There is some talk about 'pay for performance' systems - and I don't think that I am opposed to that type of a model - but we probably are a long way from being able to implement that kind of a system as it relates to rehab services.

There are other issues to be discussed, but I will be focusing on the Medicare caps.

Tuesday, September 20, 2005

tooth extraction, as viewed by an OT

It started out as a good day... I was having a little tooth sensitivity yesterday, but I mostly ignored it and tried to focus on the many tasks at hand. Life is busy as a pediatric occupational therapist in September.
Then I jinxed myself. This morning my sister mentioned that my niece was having some pain with her new orthodontia, so my wise comment was - "Well when they find bones in Olduvai Gorge the most common bones they find are jawbones and teeth - which is proof that these structures are built to last and are not designed to be moved." I should have kept my mouth shut, literally, because I scheduled a visit to the dentist to have my own tooth sensitivity looked at.
The dentist decided to pull my offending wisdom tooth, which was quite an experience.

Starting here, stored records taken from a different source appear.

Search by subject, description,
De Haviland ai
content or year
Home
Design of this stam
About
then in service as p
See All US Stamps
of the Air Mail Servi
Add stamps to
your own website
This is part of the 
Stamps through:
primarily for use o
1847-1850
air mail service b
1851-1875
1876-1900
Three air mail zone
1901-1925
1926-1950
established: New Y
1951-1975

It didn't want to be separated from my jawbone, and it was in fact ankylosed. This interested me, because I never before considered that teeth could be ankylosed. The dentist's brow was beaded with sweat and he was smiling nervously about my questioning if he ate his Wheaties that morning. He was not as impressed with the whole experience. The novacaine is still working though, so I still have a certain sense of humor that may not be present in another hour or so.
So besides learning that teeth could be ankylosed, I also had some flashback to kinesiology as the dentist began leaning on my chin to increase his force and gain some mechanical advantage over my stubborn tooth. Then I wondered if dentists experienced repetitive strain injuries if they did too many extractions. Then I distracted myself by staring at his left earlobe, which had a diamond stud in it. I wondered if the money he got from my tooth would go for another piercing or some ink. I decided that most people don't have pierced and inked dentists, but it didn't offend me. I used to tell my students that some people could be put off by ink and piercings - and they generally perceived me as squashing their rights and freedom of expression. Maybe I was wrong about the whole thing though. Having a punk rock dentist leaning on my chin and cranking on my tooth wasn't as upsetting as you might imagine.
Tomorrow is another day. I hope I can function.

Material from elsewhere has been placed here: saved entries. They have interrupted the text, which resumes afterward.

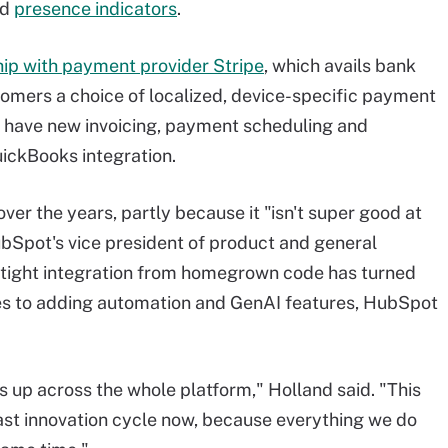
nd
presence indicators
.
ip with payment provider Stripe
, which avails bank
omers a choice of localized, device-specific payment
have new invoicing, payment scheduling and
uickBooks integration.
over the years, partly because it "isn't super good at
ubSpot's vice president of product and general
h tight integration from homegrown code has turned
es to adding automation and GenAI features, HubSpot
s up across the whole platform," Holland said. "This
fast innovation cycle now, because everything we do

Thursday, September 15, 2005

wild grapes

I was driving in my car on my way to see some children for the early intervention program this morning, and I did not feel 'right.' I can't explain the feeling. The radio (my daily companion) was irritating. The sky and earth just didn't seem to meet at their ends. Everything was just 'tilted.' After fidgeting for 15 minutes I called my sister.

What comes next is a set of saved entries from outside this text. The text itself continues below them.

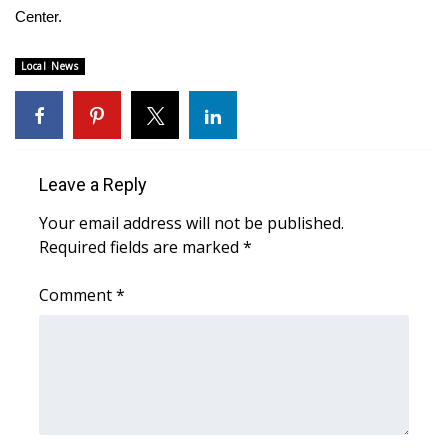
Center.
Area Closings
Local News
Local River Forecast
WCBI Weather Radios
Leave a Reply
Weather Whys
Your email address will not be published.
Weather Safety Information
Required fields are marked
*
Contests
Comment
*
Viewers Choice Awards 2026
2026 March Mayhem 3 in 1
WCBI Cutest Couple 2026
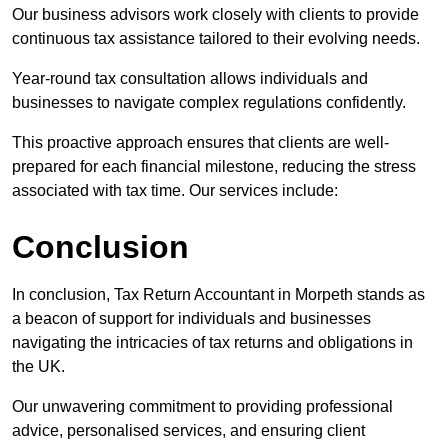
Our business advisors work closely with clients to provide
continuous tax assistance tailored to their evolving needs.
Year-round tax consultation allows individuals and
businesses to navigate complex regulations confidently.
This proactive approach ensures that clients are well-
prepared for each financial milestone, reducing the stress
associated with tax time. Our services include:
Conclusion
In conclusion, Tax Return Accountant in Morpeth stands as
a beacon of support for individuals and businesses
navigating the intricacies of tax returns and obligations in
the UK.
Our unwavering commitment to providing professional
advice, personalised services, and ensuring client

She distracted me well enough and we had a pleasant conversation. I was able to refocus and I had wonderful visits with some new children on my caseload. September is always exciting to me because it is all about promise and beginnings.

I spent part of the morning crawling around the gym of a Head Start program. The child that I see there couldn't ride a tricycle like the other children, so instead we parked ourselves near the gas pump and called the children over individually so we could 'fill them up' as they wheeled by. I think he liked it.

I had a bittersweet feeling about that session all day long.

End of the day. Tilt is still here. I need to get some sleep - to let go of the day. Makes me consider a Robert Frost poem -

The mind-is not the heart.
I may yet live, as I know others live,
To wish in vain to let go with the mind-
Of cares, at night, to sleep; but nothing tells me
That I need learn to let go with the heart.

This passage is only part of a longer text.